If bundler is not being used to manage dependencies, install the gem by executing:

$ gem install whispercpp

Usage

require "whisper"

whisper = Whisper::Context.new("base")

params = Whisper::Params.new(
  language: "en",
  offset: 10_000,
  duration: 60_000,
  max_text_tokens: 300,
  translate: true,
  print_timestamps: false,
  initial_prompt: "Initial prompt here."
)

whisper.transcribe("path/to/audio.wav", params) do |whole_text|
  puts whole_text
end

Preparing model

Some models are prepared up-front:

base_en = Whisper::Model.pre_converted_models["base.en"]
whisper = Whisper::Context.new(base_en)

At first time you use a model, it is downloaded automatically. After that, downloaded cached file is used. To clear cache, call #clear_cache:

Whisper::Model.pre_converted_models["base"].clear_cache

You also can use shorthand for pre-converted models:

whisper = Whisper::Context.new("base.en")

You can see the list of prepared model names by Whisper::Model.pre_converted_models.keys:

puts Whisper::Model.pre_converted_models.keys
# tiny
# tiny.en
# tiny-q5_1
# tiny.en-q5_1
# tiny-q8_0
# base
# base.en
# base-q5_1
# base.en-q5_1
# base-q8_0
#   :
#   :

You can also use local model files you prepared:

whisper = Whisper::Context.new("path/to/your/model.bin")

Or, you can download model files:

whisper = Whisper::Context.new("https://example.net/uri/of/your/model.bin")
# Or
whisper = Whisper::Context.new(URI("https://example.net/uri/of/your/model.bin"))

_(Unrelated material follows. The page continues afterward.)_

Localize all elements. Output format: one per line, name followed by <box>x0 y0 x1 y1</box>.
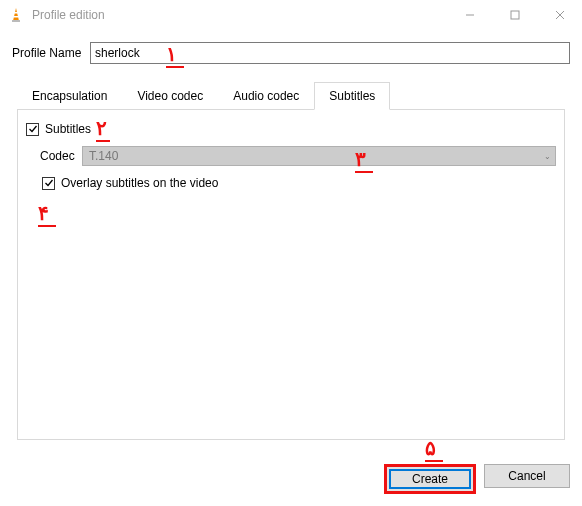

See models page for details.

Preparing audio file

Currently, whisper.cpp accepts only 16-bit WAV files.

API

Segments

Once Whisper::Context#transcribe called, you can retrieve segments by #each_segment:

def format_time(time_ms)
  sec, decimal_part = time_ms.divmod(1000)
  min, sec = sec.divmod(60)
  hour, min = min.divmod(60)
  "%02d:%02d:%02d.%03d" % [hour, min, sec, decimal_part]
end

whisper
  .transcribe("path/to/audio.wav", params)
  .each_segment.with_index do |segment, index|
    line = "[%{nth}: %{st} --> %{ed}] %{text}" % {
      nth: index + 1,
      st: format_time(segment.start_time),
      ed: format_time(segment.end_time),
      text: segment.text
    }
    line << " (speaker turned)" if segment.speaker_next_turn?
    puts line
  end

You can also add hook to params called on new segment:

# Add hook before calling #transcribe
params.on_new_segment do |segment|
  line = "[%{st} --> %{ed}] %{text}" % {
    st: format_time(segment.start_time),
    ed: format_time(segment.end_time),
    text: segment.text
  }
  line << " (speaker turned)" if segment.speaker_next_turn?
  puts line
end

whisper.transcribe("path/to/audio.wav", params)

Models

You can see model information:

whisper = Whisper::Context.new("base")
model = whisper.model

model.n_vocab # => 51864
model.n_audio_ctx # => 1500
model.n_audio_state # => 512
model.n_audio_head # => 8
model.n_audio_layer # => 6
model.n_text_ctx # => 448
model.n_text_state # => 512
model.n_text_head # => 8
model.n_text_layer # => 6
model.n_mels # => 80
model.ftype # => 1
model.type # => "base"

Logging

You can set log callback:

prefix = "[MyApp] "
log_callback = ->(level, buffer, user_data) {
  case level
  when Whisper::LOG_LEVEL_NONE
    puts "#{user_data}none: #{buffer}"
  when Whisper::LOG_LEVEL_INFO
    puts "#{user_data}info: #{buffer}"
  when Whisper::LOG_LEVEL_WARN
    puts "#{user_data}warn: #{buffer}"
  when Whisper::LOG_LEVEL_ERROR
    puts "#{user_data}error: #{buffer}"
  when Whisper::LOG_LEVEL_DEBUG
    puts "#{user_data}debug: #{buffer}"
  when Whisper::LOG_LEVEL_CONT
    puts "#{user_data}same to previous: #{buffer}"
  end
}
Whisper.log_set log_callback, prefix

Using this feature, you are also able to suppress log:

Whisper.log_set ->(level, buffer, user_data) {
  # do nothing
}, nil
Whisper::Context.new("base")

Low-level API to transcribe

You can also call Whisper::Context#full and #full_parallel with a Ruby array as samples. Although #transcribe with audio file path is recommended because it extracts PCM samples in C++ and is fast, #full and #full_parallel give you flexibility.

require "whisper"
require "wavefile"

reader = WaveFile::Reader.new("path/to/audio.wav", WaveFile::Format.new(:mono, :float, 16000))
samples = reader.enum_for(:each_buffer).map(&:samples).flatten

whisper = Whisper::Context.new("base")
whisper
  .full(Whisper::Params.new, samples)
  .each_segment do |segment|
    puts segment.text
  end

The second argument samples may be an array, an object with length and each method, or a MemoryView. If you can prepare audio data as C array and export it as a MemoryView, whispercpp accepts and works with it with zero copy.

Development

% git clone https://github.com/ggml-org/whisper.cpp.git
% cd whisper.cpp/bindings/ruby
% rake test

First call of rake test builds an extension and downloads a model for testing. After that, you add tests in tests directory and modify ext/ruby_whisper.cpp.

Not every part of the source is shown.